START DATA FOR REVIEW

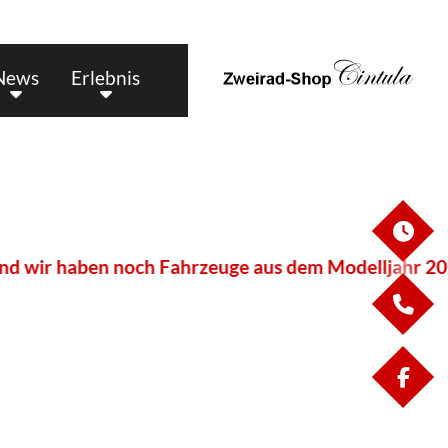
News
Erlebnis
ÖF
ben noch Fahrzeuge aus dem Modelljahr 2025 und Tage
KO
FA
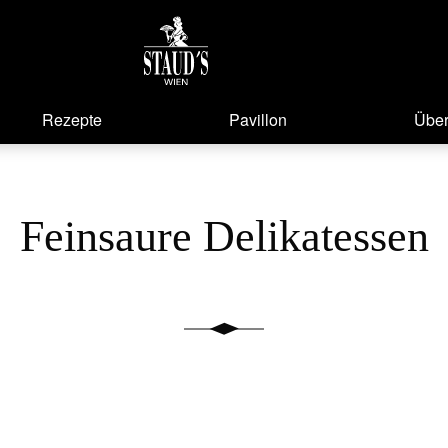
Rezepte
Pavillon
Über
Feinsaure Delikatessen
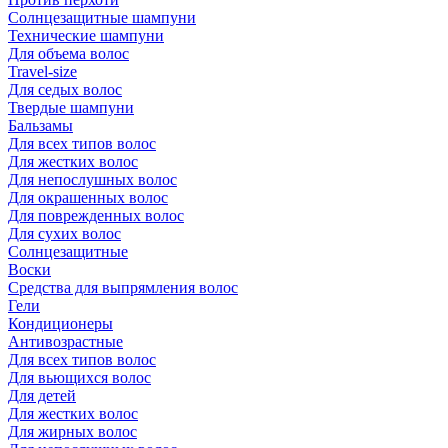
Солнцезащитные шампуни
Технические шампуни
Для объема волос
Travel-size
Для седых волос
Твердые шампуни
Бальзамы
Для всех типов волос
Для жестких волос
Для непослушных волос
Для окрашенных волос
Для поврежденных волос
Для сухих волос
Солнцезащитные
Воски
Средства для выпрямления волос
Гели
Кондиционеры
Антивозрастные
Для всех типов волос
Для вьющихся волос
Для детей
Для жестких волос
Для жирных волос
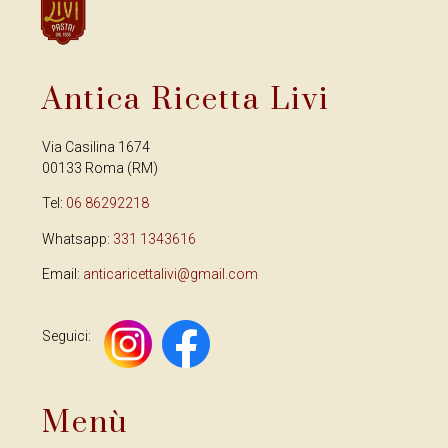
Antica Ricetta Livi
Via Casilina 1674
00133 Roma (RM)
Tel:
06 86292218
Whatsapp:
331 1343616
Email:
anticaricettalivi@gmail.com
Seguici:
Menù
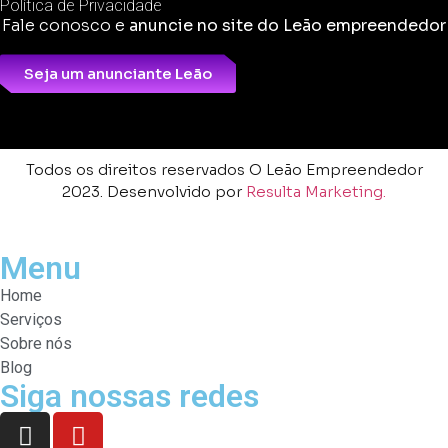
Política de Privacidade
Fale conosco e
anuncie no site do Leão empreendedor
Seja um anunciante Leão
Todos os direitos reservados O Leão Empreendedor
2023. Desenvolvido por
Resulta Marketing.
Menu
Home
Serviços
Sobre nós
Blog
Siga nossas redes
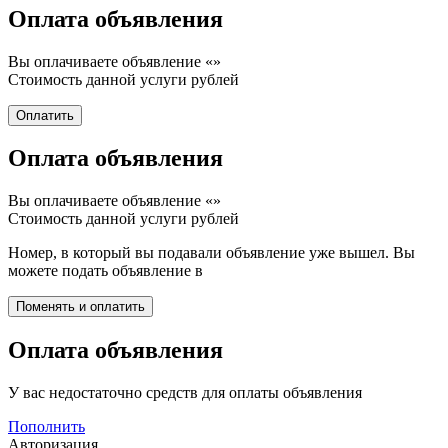
Оплата объявления
Вы оплачиваете объявление «
»
Стоимость данной услуги
рублей
Оплата объявления
Вы оплачиваете объявление «
»
Стоимость данной услуги
рублей
Номер, в который вы подавали объявление уже вышел. Вы
можете подать объявление в
Оплата объявления
У вас недостаточно средств для оплаты объявления
Пополнить
Авторизация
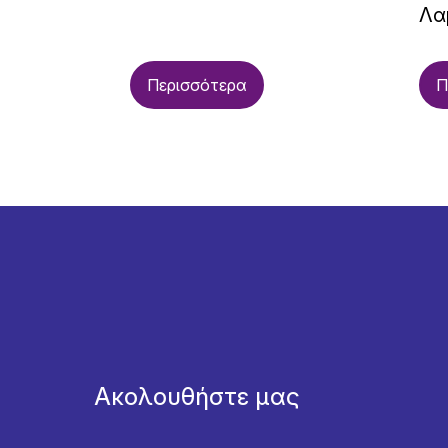
Λα
Περισσότερα
Π
Ακολουθήστε μας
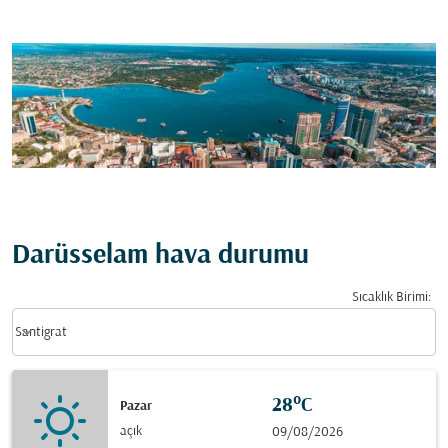
Darüsselam hava durumu
Sıcaklık Birimi
:
Weather unit option Santigrat Selected
keyboard_arrow_down
Santigrat
28°C
Pazar
açık
09/08/2026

END DATA FOR REVIEW

- PROBLEM -
Each line of the records that contains the string "шампуни" must be copied.

- ANSWER AREA -
Солнцезащитные шампуни
Технические шампуни
Твердые шампуни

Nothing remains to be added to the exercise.